The letter to the Consumer Financial Protection Bureau, signed by a bipartisan coalition of 16 Democrats and every Republican Senator, asked that the consumer agency “carefully tailor its regulations” to exempt community banks and credit unions. It posits these smaller banks as “essential to spurring economic growth and prosperity at a local level.”
While this seems benign, tailoring rules that exempt large classes of financial institutions leaves consumers vulnerable to deceptive practices. A rule of this type could allow community banks and credit unions to sell high-risk mortgages or personal loans without the disclosure and ability to pay rules in place across the industry.
The fact that the entire Republican caucus, from Ted Cruz and Mike Lee to Mitch McConnell, supports this idea suggests that it’s not necessarily a bipartisan measure but a Republican desire that a few Democrats agree with. Kaine counts himself among those Democrats.
The second letter, sent to the heads of the Federal Reserve, the Federal Deposit Insurance Corporation, and the Office of the Comptroller of the Currency, seeks to protect an even bigger subset of banks, the large regional institutions like PNC and SunTrust. Kaine and three Democratic colleagues want regulators to change certain rules so they don’t apply to these regional banks.
Some regional banks have become so large that they may reach a threshold triggering daily reporting requirements under the liquidity coverage ratio rule, which requires qualifying banks to hold enough assets to cover a 30-day period of financial stress. Kaine and his colleagues argue that would “impose significant burdens on the firms” and want the regulators to alter that threshold and exempt all regional banks, regardless of size.
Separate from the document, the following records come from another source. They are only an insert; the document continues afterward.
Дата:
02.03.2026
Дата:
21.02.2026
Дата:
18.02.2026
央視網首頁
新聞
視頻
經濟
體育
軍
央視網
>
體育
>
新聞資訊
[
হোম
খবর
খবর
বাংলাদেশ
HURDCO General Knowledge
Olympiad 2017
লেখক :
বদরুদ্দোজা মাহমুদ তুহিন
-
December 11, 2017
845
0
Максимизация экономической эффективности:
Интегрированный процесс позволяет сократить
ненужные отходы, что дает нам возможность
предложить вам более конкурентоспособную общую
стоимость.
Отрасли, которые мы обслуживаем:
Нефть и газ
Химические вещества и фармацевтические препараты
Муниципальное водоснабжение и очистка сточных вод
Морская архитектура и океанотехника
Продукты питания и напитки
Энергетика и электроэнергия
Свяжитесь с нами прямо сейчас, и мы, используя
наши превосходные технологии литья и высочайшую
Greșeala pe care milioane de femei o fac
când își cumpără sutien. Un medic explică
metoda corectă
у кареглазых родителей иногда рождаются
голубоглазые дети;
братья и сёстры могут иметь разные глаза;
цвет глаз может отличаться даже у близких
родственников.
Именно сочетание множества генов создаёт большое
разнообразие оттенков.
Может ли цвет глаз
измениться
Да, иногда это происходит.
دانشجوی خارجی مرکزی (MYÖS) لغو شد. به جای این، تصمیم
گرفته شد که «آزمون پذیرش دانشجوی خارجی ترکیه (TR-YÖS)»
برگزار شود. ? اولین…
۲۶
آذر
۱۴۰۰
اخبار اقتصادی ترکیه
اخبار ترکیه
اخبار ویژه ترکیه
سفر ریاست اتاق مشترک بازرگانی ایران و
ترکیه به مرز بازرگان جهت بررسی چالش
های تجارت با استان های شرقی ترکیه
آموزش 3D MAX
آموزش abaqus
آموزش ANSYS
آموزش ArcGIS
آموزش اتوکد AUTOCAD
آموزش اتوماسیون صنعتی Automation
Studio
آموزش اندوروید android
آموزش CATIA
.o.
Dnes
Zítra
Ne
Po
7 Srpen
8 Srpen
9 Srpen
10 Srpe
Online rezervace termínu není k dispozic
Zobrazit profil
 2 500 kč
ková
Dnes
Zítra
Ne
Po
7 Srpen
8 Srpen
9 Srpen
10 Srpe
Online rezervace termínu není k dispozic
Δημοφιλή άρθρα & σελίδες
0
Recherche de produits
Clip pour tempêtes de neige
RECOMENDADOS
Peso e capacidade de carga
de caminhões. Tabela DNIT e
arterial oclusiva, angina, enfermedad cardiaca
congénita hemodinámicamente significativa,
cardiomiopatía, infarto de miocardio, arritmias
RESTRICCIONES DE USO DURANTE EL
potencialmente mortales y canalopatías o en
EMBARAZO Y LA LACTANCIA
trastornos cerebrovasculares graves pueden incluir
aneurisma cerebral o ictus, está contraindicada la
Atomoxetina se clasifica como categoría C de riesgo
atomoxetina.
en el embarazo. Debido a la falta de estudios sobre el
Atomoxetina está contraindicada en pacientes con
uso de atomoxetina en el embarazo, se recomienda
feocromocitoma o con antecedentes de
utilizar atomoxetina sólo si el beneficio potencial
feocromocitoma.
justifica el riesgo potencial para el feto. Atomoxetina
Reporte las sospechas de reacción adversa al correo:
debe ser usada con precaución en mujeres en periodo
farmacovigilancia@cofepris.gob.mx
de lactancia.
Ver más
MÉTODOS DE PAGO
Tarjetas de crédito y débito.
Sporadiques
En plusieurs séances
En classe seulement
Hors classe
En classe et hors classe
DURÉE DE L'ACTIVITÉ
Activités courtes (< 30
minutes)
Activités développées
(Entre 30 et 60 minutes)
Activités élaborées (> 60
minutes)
Next, Kaine and his fellow Senators want to eliminate so-called “advanced approaches” capital requirements — which governs the ratio of reserves banks must carry to cover potential losses– for regional banks, even if they have over $250 billion in assets. The rule “captures many regional banks that do not share the same risk profile or complexity as their larger, systemically important bretheren,” the Senators write.
In fact, regional banks with over $50 billion in assets like PNC, BB&T, SunTrust, and Regions Financial, are among the 33 subject to annual stress tests by the Federal Reserve. In an interconnected financial system, a large regional bank that gets into trouble has as much chance of creating ripple effects as a mega-bank. It’s unclear why they should be exempted from regulations deemed appropriate for all facets of the financial sector.
While Kaine has focused on protecting banks this week, he has apparently been less concerned for consumers. He was one of 13 Democrats who did not sign onto a separate letter authored by Senate Banking Committee Chairman Sherrod Brown, supporting a strengthening of new rules for payday lenders, so borrowers don’t continue to get trapped in a vortex of debt.